A Guide To Uncertainty For People Who Hate Not Knowing

Life is full of uncertainty, both good and bad. Maybe you’re hopeful that a big meeting with a client will turn into a contract. Or perhaps you’re concerned about an upcoming evaluation at work. In either case, you won’t know where you stand until it actually happens. And in the meantime, you’ll have to deal with that uncertainty—something some people do better than others.

Unfortunately for those who hate not knowing, handling that well is an important part of long-term success. Every time you stretch yourself by trying something new, you’re leaving behind the comfort of knowing how things are likely to turn out.

What We Know About How Much We Hate Not Knowing

In a now-classic study, Amos Tversky and Eldar Shafir told undergraduates to imagine that they had just taken a difficult exam but didn’t yet know whether they’d passed; grades would be given out the next day.

They were also asked to imagine they had recently learned about a travel agency offering a heavily discounted vacation package, but the discount would expire that day. However, they could pay a small fee to extend the discount to the following day—when they would know the results of their exam. The majority of participants elected to pay the fee to wait an extra day.

Under other conditions in the same study, though, some participants were told that they took the exam and passed while others were told they’d taken it and failed. With the uncertainty removed, the majority of those that had been told they’d passed and the ones that had been told they failed elected to take the trip. In other words, resolving uncertainty was something many people were willing to pay for—even though it wouldn’t affect the choice they made one way or the other.

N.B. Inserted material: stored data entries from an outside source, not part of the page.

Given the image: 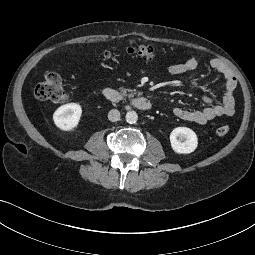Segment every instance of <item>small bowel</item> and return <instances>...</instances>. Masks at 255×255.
Listing matches in <instances>:
<instances>
[{"mask_svg": "<svg viewBox=\"0 0 255 255\" xmlns=\"http://www.w3.org/2000/svg\"><path fill=\"white\" fill-rule=\"evenodd\" d=\"M209 66L220 73L224 78L225 88L222 103H215L210 94H205L202 99L208 106L199 110H188L179 107L175 108L173 113L177 118L197 124H206L216 118L234 114L235 90L237 87V79L234 73L220 59H212L209 62ZM198 67V59L190 57L183 62L171 65L169 67V72L172 75H181L184 73L195 72Z\"/></svg>", "mask_w": 255, "mask_h": 255, "instance_id": "obj_1", "label": "small bowel"}]
</instances>
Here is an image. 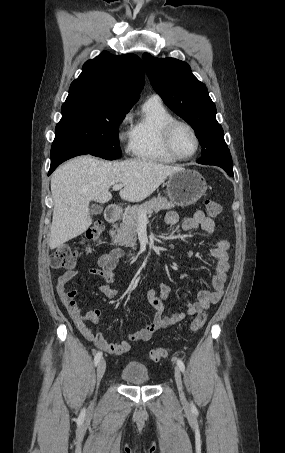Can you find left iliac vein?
<instances>
[{
    "label": "left iliac vein",
    "mask_w": 285,
    "mask_h": 453,
    "mask_svg": "<svg viewBox=\"0 0 285 453\" xmlns=\"http://www.w3.org/2000/svg\"><path fill=\"white\" fill-rule=\"evenodd\" d=\"M174 377H175V382H176V385L178 388L180 399L183 403H186V398H185V394L183 391L181 372L178 367L175 368Z\"/></svg>",
    "instance_id": "1"
}]
</instances>
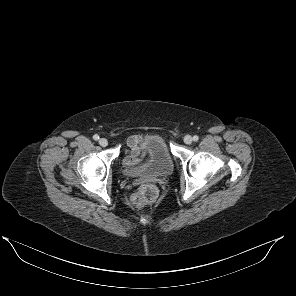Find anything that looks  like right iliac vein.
<instances>
[{"label": "right iliac vein", "instance_id": "obj_1", "mask_svg": "<svg viewBox=\"0 0 296 296\" xmlns=\"http://www.w3.org/2000/svg\"><path fill=\"white\" fill-rule=\"evenodd\" d=\"M99 144L102 146V147H106L108 145V140L106 138H101L99 140Z\"/></svg>", "mask_w": 296, "mask_h": 296}]
</instances>
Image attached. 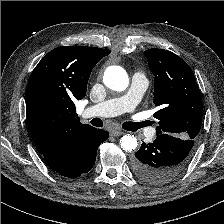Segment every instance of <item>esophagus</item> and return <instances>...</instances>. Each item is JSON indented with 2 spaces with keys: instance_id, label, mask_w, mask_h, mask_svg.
<instances>
[{
  "instance_id": "obj_1",
  "label": "esophagus",
  "mask_w": 224,
  "mask_h": 224,
  "mask_svg": "<svg viewBox=\"0 0 224 224\" xmlns=\"http://www.w3.org/2000/svg\"><path fill=\"white\" fill-rule=\"evenodd\" d=\"M110 134H111L112 136H114V137H117V136H120V135L124 134V132H123L122 130H117V129H115V130H112V131L110 132Z\"/></svg>"
}]
</instances>
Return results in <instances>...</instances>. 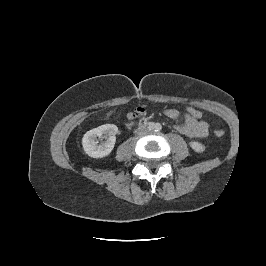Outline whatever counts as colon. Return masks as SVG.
I'll list each match as a JSON object with an SVG mask.
<instances>
[{
    "label": "colon",
    "mask_w": 266,
    "mask_h": 266,
    "mask_svg": "<svg viewBox=\"0 0 266 266\" xmlns=\"http://www.w3.org/2000/svg\"><path fill=\"white\" fill-rule=\"evenodd\" d=\"M186 114L190 115L194 119L201 120L203 118V112L199 110L197 107L189 106L186 108ZM215 135L217 137H222L224 135V131L219 129L215 131Z\"/></svg>",
    "instance_id": "obj_1"
}]
</instances>
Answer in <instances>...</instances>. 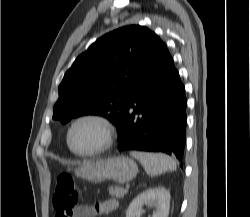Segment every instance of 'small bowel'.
<instances>
[{"instance_id": "small-bowel-1", "label": "small bowel", "mask_w": 250, "mask_h": 217, "mask_svg": "<svg viewBox=\"0 0 250 217\" xmlns=\"http://www.w3.org/2000/svg\"><path fill=\"white\" fill-rule=\"evenodd\" d=\"M118 207L116 199H108L93 206L80 205L72 213L71 217H96L97 215H107Z\"/></svg>"}]
</instances>
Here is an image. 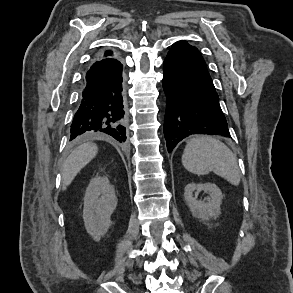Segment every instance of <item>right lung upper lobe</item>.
I'll return each instance as SVG.
<instances>
[{
  "label": "right lung upper lobe",
  "instance_id": "right-lung-upper-lobe-1",
  "mask_svg": "<svg viewBox=\"0 0 293 293\" xmlns=\"http://www.w3.org/2000/svg\"><path fill=\"white\" fill-rule=\"evenodd\" d=\"M97 59L99 60L115 59V55L113 54L111 50H107L103 54L99 55Z\"/></svg>",
  "mask_w": 293,
  "mask_h": 293
}]
</instances>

You may have a hard time keeping calm when outcomes are uncertain, but there are a few things you can do to help navigate uncertainty a little bit better. Here are three.

1. Project Yourself Into The Future

If you’re tempted to defer making a choice in the face of uncertainty, take a lesson from the Tversky-Shafir study. Just imagine that you know the outcome of the situation and ask yourself what you’d do then. You may find that the way an uncertain event turns out actually won’t affect your next move.

Often, uncertainty paralyzes people because they want a specific reason for engaging in an action. That reason may be different depending on the outcome of the uncertain event, even if the course of action being taken is the same—our rationales may shift, even if the choices they support don’t. It’s just that someone taking a trip after a tough exam is either celebrating a success or consoling a failure, and people simply may want to know which they’re doing.

When you project yourself into the future, you can better understand the possible reasons for future courses of action based on what might happen. And that may help you move forward with your plans, even when you aren’t sure which reason will apply.

2. Do What You Can Do—And Know What You Can’t

There’s often pressure to continue working on projects, even if that additional work won’t improve the odds of success. Many people understandably dislike that. In cases like these, the theologian Reinhold Niebuhr’s well-known “Serenity Poem” actually has some psychological clout:

God, grant me the serenity to accept the things I cannot change,
Courage to change the things I can,
And wisdom to know the difference.

In many cases, uncertainty leads you to keep making an effort long past the point of diminishing returns. Yet successful people learn to evaluate when their additional work on a project doesn’t make it better, it only makes it different. And that relies on knowing your limits—the things you can’t change—when you don’t know the ultimate outcome. At that point, they move on to the next project and await the results to reveal themselves.

To calibrate your efforts, it’s helpful to simply find people you trust to evaluate your work. Ask for their periodic assessments and then see how they square with your own judgments. Sounds easy (and it is), but it can help you fend off the fear of uncertainty that’s rooted in a shaky sense of your own impact. Over time, you’ll begin to get a feel for when a project is done enough.

3. Use The Likelihood Of Failure To Get Creative

If you’ve heard this one before, it’s for good reason. Some of the most successful people really are those with a high tolerance for failure—the prospect of which often causes paralysis in others. People tend to avoid engaging in activities whose outcomes are uncertain, for a variety of pretty obvious reasons: the impact on their reputation, wasted effort, etc.

It’s important to recognize that one consistent finding from multiple studies of creativity is that the people who have the best ideas are often ones who have the most ideas. Quantity, generally speaking, leads to quality. But that also means that the people who have the most ideas also have the most mediocre ideas—you simply need to let yourself generate them so you can sort the good from the so-so and the bad.

When a situation’s outcome is uncertain and it’s making you nervous, pay attention to that signal—which means you’ve moved past the familiar procedures and the predictable results they yield. In those situations, failure rarely has disastrous consequences. Instead, most failures lead to valuable learning opportunities that make our future efforts more likely to succeed. Ultimately keeping that in mind can help you get more comfortable with the uncertainty in between.